This case study details the value delivered under F3 Technology Partners’ Managed Services to a member owned and operated full service financial institution in North America with over $600 million in assets. The primary business application is DNA from Fiserv, a core banking platform using Oracle database on the backend. F3 Technology Partners was contracted to provide remote monitoring and support services for the Oracle database backing DNA.
In early October 2014, monitoring went live at the customer and the F3 Level 1 support desk was flooded with alerts from the customer’s systems. Prior to monitoring implementation the client had no visibility into database system operation and was completely unaware of the underlying issues flagged in the alerts. The F3 Level 1 team quickly escalated the received alerts to the F3 DBA team, who in turn identified several critical problems:
- Database name resolution not working on local standby
- Local standby database not in sync with production
- Remote (DR) standby database not in sync with production
- Disk on primary production database server consistently 99-100% busy
Over the following days and weeks, F3’s DBAs worked closely with the customer’s network administration team to resolve and make recommendations for each identified issue.
Database name resolution was fixed immediately the same day with simple updates to the TNSNAMES.ORA file on the affected host.
Having a functional standby database was identified as the next priority, and within a few days the local standby was rebuilt during weekend off-peak hours. F3’s DBAs remained in contact with the client throughout the process, providing status updates and confirmation once the rebuild had completed successfully.
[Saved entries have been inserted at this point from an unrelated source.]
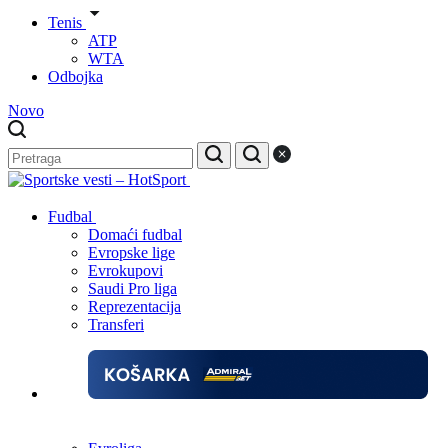
Tenis
ATP
WTA
Odbojka
Novo
Fudbal
Domaći fudbal
Evropske lige
Evrokupovi
Saudi Pro liga
Reprezentacija
Transferi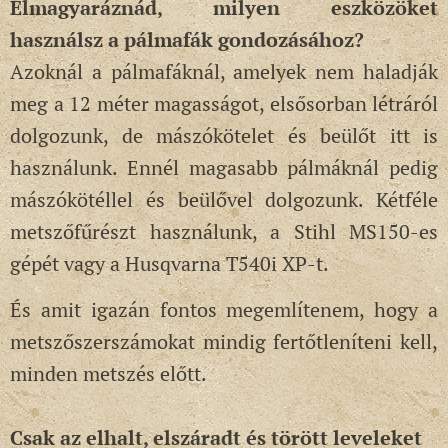
Elmagyaráznád, milyen eszközöket
használsz a pálmafák gondozásához?
Azoknál a pálmafáknál, amelyek nem haladják
meg a 12 méter magasságot, elsősorban létráról
dolgozunk, de mászókötelet és beülőt itt is
használunk. Ennél magasabb pálmáknál pedig
mászókötéllel és beülővel dolgozunk. Kétféle
metszőfűrészt használunk, a Stihl MS150-es
gépét vagy a Husqvarna T540i XP-t.
És amit igazán fontos megemlítenem, hogy a
metszőszerszámokat mindig fertőtleníteni kell,
minden metszés előtt.
Csak az elhalt, elszáradt és törött leveleket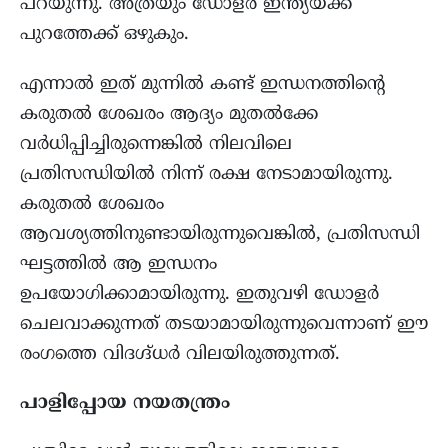
പറയുന്നു. അത്രയും ഡോളർ ഇന്ത്യയ്ക്ക്
പുറത്തേക്ക് ഒഴുകും.
എന്നാൽ ഇത് മുന്നിൽ കണ്ട് ഇന്ധനത്തിന്റെ
കരുതൽ ശേഖരം ആദ്യം മുതൽക്കേ
വർധിപ്പിച്ചിരുന്നെങ്കിൽ നിലവിലെ
പ്രതിസന്ധിയിൽ നിന്ന് രക്ഷ നേടാമായിരുന്നു.
കരുതൽ ശേഖരം
ആവശ്യത്തിനുണ്ടായിരുന്നുവെങ്കിൽ, പ്രതിസന്ധി
ഘട്ടത്തിൽ ആ ഇന്ധനം
ഉപയോഗിക്കാമായിരുന്നു. ഇതുവഴി ഡോളർ
ചെലവാക്കുന്നത് തടയാമായിരുന്നുവെന്നാണ് ഈ
രംഗത്തെ വിദഗ്ദ്ധർ വിലയിരുത്തുന്നത്.
പാളിപ്പോയ നയതന്ത്രം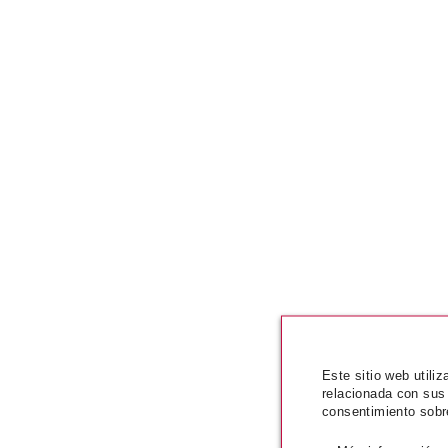
Este sitio web utili
relacionada con sus
consentimiento sobr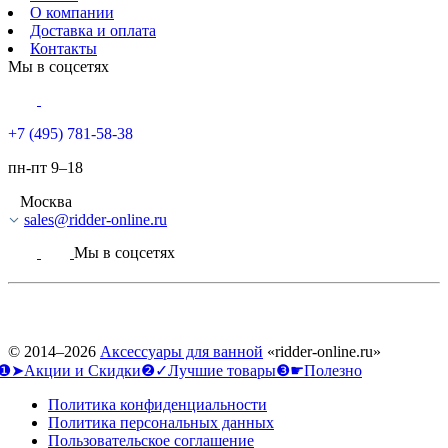
О компании
Доставка и оплата
Контакты
Мы в соцсетях
+7 (495) 781-58-38
пн-пт 9–18
Москва
sales@ridder-online.ru
Мы в соцсетях
© 2014–2026
Аксессуары для ванной
«ridder-online.ru»
❶➤Акции и Скидки
❷✓Лучшие товары
❸☛Полезно
Политика конфиденциальности
Политика персональных данных
Пользовательское соглашение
The following week, attention turned to the remote standby. Initial efforts to recover failed due to a slow WAN link between the production and DR site that could not push data fast enough to catch the standby up to production. The F3 team continued to coordinate with the client as they physically moved the server from their DR data center – a one-way 3 hour drive - to the production site. Once there, the entire host was rebuilt, database systems were reinstalled, reconfigured, and resynced across the LAN. With everything back in good working order, the server was redeployed back to the DR site, and sync was resumed. With only 3 hours’ worth of activity to catch up on, the remote standby was quickly back in sync with production.
The situation with both standby servers was created in part by the client’s standby recovery process, which entailed manually shipping archive logs from production to standby, then issuing the RECOVER DATABASE command on the standby site. This is not only a clunky method, but one that can result in transactional data loss and downtime while the standby is brought in sync in the event a failover is needed. The above process can be completely automated and managed using Oracle Data Guard, a component of Enterprise Edition the client had bought and paid for, but was not using. As a proactive step to prevent similar situations in the future, F3 enabled and configured Data Guard, keeping both standby servers only a few seconds-to-minutes behind production.
With standby servers back up and running, F3 began analysis on the disk busy alerts. End users at the customer had not been reporting slow application performance, but that level of disk activity was concerning and provided little overhead in the event of increased load. By closely monitoring the database during operation, F3 identified a single SQL statement that was accounting for the majority (~60%) of the load. This information was provided to the client to escalate to Fiserv, the application vendor. F3 also identified placement of all Oracle data files on a single disk spindle as a major bottleneck, and provided a number of recommendations to the client admin team to resolve.
Since those first few weeks, database systems at the customer have been running much more smoothly. F3 continues to work closely with the client to identify and resolve potential issues as they arise.